Trace the execution of the my-product([list: 5, 2, 3]), showing the values of lst, f, and r and the return value each time the function is called. If lst is empty, there are no values for f and r, so you can leave those lines out. You should fill in the return values (in reverse order) after you've shown the values of lst, f, and r for each call.

#|
my-product([list: 5, 2, 3]):
lst is [list: 5, 2, 3]
f is ...
r is ...
return value is ...
it calls
my-product(...)
f is ...
r is ...
return value is ...
it calls

...

it calls
my-product(empty)
return value is ...

|#

# Exercise 2: sum-of-cubes

Fill in the missing parts to write a function that takes in a list of Numbers and returns the sum of the cubes of the numbers:

fun sum-of-cubes(lst :: List<Number>) -> Number:
cases (List) lst:
| empty      => ...
end
where:
sum-of-cubes(empty) is 0
sum-of-cubes([list: 1, 2, 3]) is 36
end

# Exercise 3: list-to-string

Fill in the missing parts to write a function that takes in a list of Strings and returns a single string with all the strings “glued” together. For example list-to-string([list: "ab", "cd"]) should return the string "abcd". Your function should call string-append to glue two strings together.

fun list-to-string(lst :: List<String>) -> String:
doc: returns a single string
consisting of all of the strings in list
lst 'glued' together

...

where:
list-to-string(empty) is ""
list-to-string([list: "hello"]) is "hello"
list-to-string([list: "hello ", "world"]) is "hello world"
list-to-string([list: "one", "two", "three"]) is "onetwothree"
end

# Exercise 4: max-pos-num

Fill in the missing parts to write a function max-pos-num that takes in a list of positive numbers and returns the largest number on the list.
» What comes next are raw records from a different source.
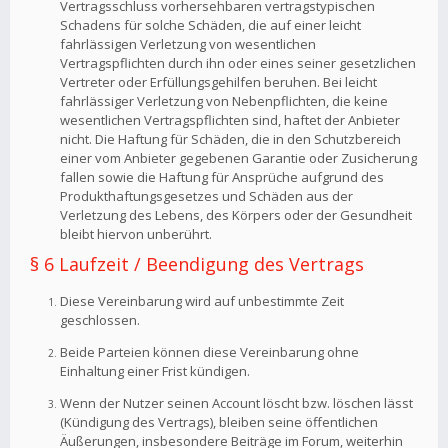
Vertragsschluss vorhersehbaren vertragstypischen
Schadens für solche Schäden, die auf einer leicht
fahrlässigen Verletzung von wesentlichen
Vertragspflichten durch ihn oder eines seiner gesetzlichen
Vertreter oder Erfüllungsgehilfen beruhen. Bei leicht
fahrlässiger Verletzung von Nebenpflichten, die keine
wesentlichen Vertragspflichten sind, haftet der Anbieter
nicht. Die Haftung für Schäden, die in den Schutzbereich
einer vom Anbieter gegebenen Garantie oder Zusicherung
fallen sowie die Haftung für Ansprüche aufgrund des
Produkthaftungsgesetzes und Schäden aus der
Verletzung des Lebens, des Körpers oder der Gesundheit
bleibt hiervon unberührt.
§ 6 Laufzeit / Beendigung des Vertrags
Diese Vereinbarung wird auf unbestimmte Zeit
geschlossen.
Beide Parteien können diese Vereinbarung ohne
Einhaltung einer Frist kündigen.
Wenn der Nutzer seinen Account löscht bzw. löschen lässt
(Kündigung des Vertrags), bleiben seine öffentlichen
Äußerungen, insbesondere Beiträge im Forum, weiterhin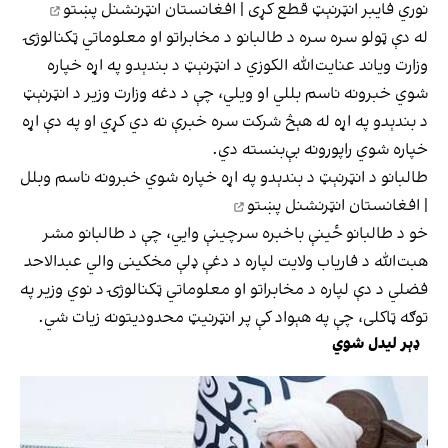
نوري فایبر انټرنېټ قطع کړی | افغانستان انټرنشنل پښتو
له دې ټولو سره سره د طالبانو د مخابراتو او معلوماتي ټکنالوژۍ
وزارت ویاند عنایت‌الله الکوزي د انټرنېټ د بندېدو په اړه خپاره
شوي خبرونه ناسم بللي او ویلي، چې د دغه وزارت وزیر د انټرنېټ
د بندېدو په اړه له هېڅ شرکت سره خبرې نه دي کړي او په دې اړه
خپاره شوي راپورونه بې‌بنسته دي.
طالبانو د انټرنېټ د بندېدو په اړه خپاره شوي خبرونه ناسم وبلل
| افغانستان انټرنشنل پښتو
خو د طالبانو ځینې باخبره سرچینې وايي، چې د طالبانو مشر
هبت‌الله د فاریاب ولایت لپاره د دغې ډلې مخکینی والي عبدالاحد
فضلي د دې لپاره د مخابراتو او معلوماتي ټکنالوژۍ د نوي وزیر په
توګه ټاکلی، چې په هېواد کې پر انټرنیټ محدودیتونه زیات شي.
ډېر لیدل شوي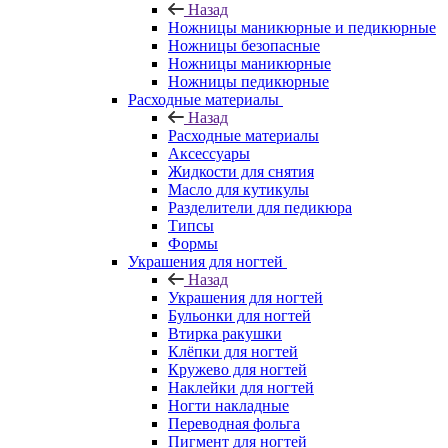
Назад
Ножницы маникюрные и педикюрные
Ножницы безопасные
Ножницы маникюрные
Ножницы педикюрные
Расходные материалы
Назад
Расходные материалы
Аксессуары
Жидкости для снятия
Масло для кутикулы
Разделители для педикюра
Типсы
Формы
Украшения для ногтей
Назад
Украшения для ногтей
Бульонки для ногтей
Втирка ракушки
Клёпки для ногтей
Кружево для ногтей
Наклейки для ногтей
Ногти накладные
Переводная фольга
Пигмент для ногтей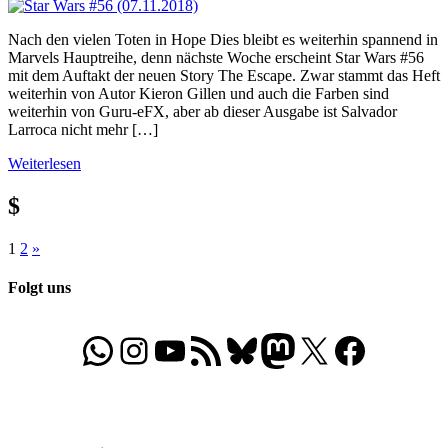
Nach den vielen Toten in Hope Dies bleibt es weiterhin spannend in
Marvels Hauptreihe, denn nächste Woche erscheint Star Wars #56
mit dem Auftakt der neuen Story The Escape. Zwar stammt das Heft
weiterhin von Autor Kieron Gillen und auch die Farben sind
weiterhin von Guru-eFX, aber ab dieser Ausgabe ist Salvador
Larroca nicht mehr […]
Weiterlesen
$
Seitennummerierung
Nächste
1
2
»
Beiträge
der
Folgt uns
Beiträge
WhatsApp
Folgt uns auf Instagram
Besucht unseren YouTube-Kanal
RSS-Feed
Bluesky
Folgt uns auf Mastodon
X
Folgt uns auf Face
If the list is empty, max-pos-num should return -1. Note that every positive number is greater than -1. Your function should call num-max to find the maximum of two numbers.

fun max-pos-num(lst :: List<Number>) -> Number:
doc: returns the maximum
element of a list of positive numbers;
if the list is empty, returns -1.
Assume that the input list does not have
any negative numbers
...

where:
max-pos-num(empty) is -1
max-pos-num([list: 3, 5, 1, 4]) is 5
end

# Exercise 5: long-strings

Fill in the missing parts to write a function long-strings that takes in a list of strings lst and a Number len and returns a list that includes all of the strings from lst whose length is greater than len.

fun long-strings(lst :: List<String>, len :: Number) -> List<String>:
doc: returns a list consisting
of those elements of lst
that are longer than len
cases (List) lst:
| empty => ...
if string-length(f) > len:
...
else:
...
end
end
where:
long-strings(empty, 0) is empty
long-strings([list: "the", "quick", "brown", "fox"], 4) is [list: "quick", "brown"]
long-strings([list: "the", "quick", "brown", "fox"], 5) is empty
long-strings([list: "the", "quick", "brown", "fox"], 2) is [list: "the", "quick", "brown", "fox"]
end

Optional: After you have completed the code for long-strings, show how to use L.filter to accomplish the same thing that long-strings does (with much less code).

• When you've complete the exercises, show your code to me or one of our coaches.

• Upload your lab06.arr file to the Lab 6 assignment on Gradescope.